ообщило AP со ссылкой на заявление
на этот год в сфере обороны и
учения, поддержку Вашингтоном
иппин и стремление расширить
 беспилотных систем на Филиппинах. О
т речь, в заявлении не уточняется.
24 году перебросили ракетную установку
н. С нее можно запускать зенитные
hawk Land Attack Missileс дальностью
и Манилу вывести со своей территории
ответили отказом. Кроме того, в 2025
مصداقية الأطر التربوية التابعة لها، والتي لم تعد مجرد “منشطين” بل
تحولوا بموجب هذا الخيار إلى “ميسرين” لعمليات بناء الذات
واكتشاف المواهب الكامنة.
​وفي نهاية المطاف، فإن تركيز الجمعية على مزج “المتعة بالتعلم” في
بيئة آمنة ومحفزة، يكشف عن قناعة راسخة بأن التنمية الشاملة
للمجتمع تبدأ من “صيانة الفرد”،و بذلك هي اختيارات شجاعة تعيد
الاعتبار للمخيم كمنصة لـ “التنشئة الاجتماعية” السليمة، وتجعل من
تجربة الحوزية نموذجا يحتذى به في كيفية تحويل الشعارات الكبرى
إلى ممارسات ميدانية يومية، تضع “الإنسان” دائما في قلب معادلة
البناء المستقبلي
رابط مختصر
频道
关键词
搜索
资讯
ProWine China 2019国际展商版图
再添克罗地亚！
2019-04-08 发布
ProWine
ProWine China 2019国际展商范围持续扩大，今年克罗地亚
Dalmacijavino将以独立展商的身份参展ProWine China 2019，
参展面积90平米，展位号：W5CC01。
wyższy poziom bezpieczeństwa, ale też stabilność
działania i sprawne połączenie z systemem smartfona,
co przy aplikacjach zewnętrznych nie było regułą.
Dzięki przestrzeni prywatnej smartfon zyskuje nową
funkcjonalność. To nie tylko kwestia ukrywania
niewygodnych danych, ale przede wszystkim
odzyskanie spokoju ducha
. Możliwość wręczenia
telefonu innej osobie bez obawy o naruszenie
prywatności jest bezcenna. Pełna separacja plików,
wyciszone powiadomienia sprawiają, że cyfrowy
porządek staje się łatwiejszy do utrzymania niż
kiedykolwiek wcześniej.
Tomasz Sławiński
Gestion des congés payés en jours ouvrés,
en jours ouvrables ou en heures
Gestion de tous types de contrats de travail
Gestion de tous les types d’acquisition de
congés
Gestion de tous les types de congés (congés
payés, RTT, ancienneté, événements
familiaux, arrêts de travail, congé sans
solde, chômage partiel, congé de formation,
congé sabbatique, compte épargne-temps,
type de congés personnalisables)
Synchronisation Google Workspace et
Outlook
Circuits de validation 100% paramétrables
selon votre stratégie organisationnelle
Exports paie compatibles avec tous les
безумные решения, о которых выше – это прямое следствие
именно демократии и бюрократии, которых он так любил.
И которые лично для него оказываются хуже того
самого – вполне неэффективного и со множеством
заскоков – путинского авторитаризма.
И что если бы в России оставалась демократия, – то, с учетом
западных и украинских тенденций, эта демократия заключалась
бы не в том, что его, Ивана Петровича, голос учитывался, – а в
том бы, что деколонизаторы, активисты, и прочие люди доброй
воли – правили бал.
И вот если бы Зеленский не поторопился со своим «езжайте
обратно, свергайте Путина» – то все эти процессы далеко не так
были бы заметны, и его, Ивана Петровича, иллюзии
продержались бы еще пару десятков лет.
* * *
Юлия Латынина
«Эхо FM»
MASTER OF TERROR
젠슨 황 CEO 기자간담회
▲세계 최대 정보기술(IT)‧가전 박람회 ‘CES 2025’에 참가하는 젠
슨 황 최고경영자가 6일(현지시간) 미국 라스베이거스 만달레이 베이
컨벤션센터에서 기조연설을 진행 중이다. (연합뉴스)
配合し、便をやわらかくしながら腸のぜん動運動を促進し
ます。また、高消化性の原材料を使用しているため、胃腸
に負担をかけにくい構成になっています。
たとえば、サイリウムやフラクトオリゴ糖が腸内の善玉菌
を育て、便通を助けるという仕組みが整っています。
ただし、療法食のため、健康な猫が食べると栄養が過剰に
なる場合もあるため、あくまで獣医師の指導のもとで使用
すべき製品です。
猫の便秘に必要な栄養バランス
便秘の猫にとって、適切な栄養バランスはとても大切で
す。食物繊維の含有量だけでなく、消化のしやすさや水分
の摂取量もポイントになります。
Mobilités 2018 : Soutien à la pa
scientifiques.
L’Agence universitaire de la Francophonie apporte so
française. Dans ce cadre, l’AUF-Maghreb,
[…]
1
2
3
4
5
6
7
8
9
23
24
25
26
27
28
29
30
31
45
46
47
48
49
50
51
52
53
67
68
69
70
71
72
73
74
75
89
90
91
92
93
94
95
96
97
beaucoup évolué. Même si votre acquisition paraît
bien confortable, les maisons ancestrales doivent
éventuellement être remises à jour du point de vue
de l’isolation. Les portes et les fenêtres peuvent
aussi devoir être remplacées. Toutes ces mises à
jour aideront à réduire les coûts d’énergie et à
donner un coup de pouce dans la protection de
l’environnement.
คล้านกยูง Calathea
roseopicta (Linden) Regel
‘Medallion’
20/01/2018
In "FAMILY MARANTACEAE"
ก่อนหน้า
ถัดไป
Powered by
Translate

** Work instruction **
Take the line above containing "Gestion de tous les types de congés (congés", the line containing "type de congés personnalisables)", and all lines in between, and copy them exactly without anything else.

** Task output **
Gestion de tous les types de congés (congés
payés, RTT, ancienneté, événements
familiaux, arrêts de travail, congé sans
solde, chômage partiel, congé de formation,
congé sabbatique, compte épargne-temps,
type de congés personnalisables)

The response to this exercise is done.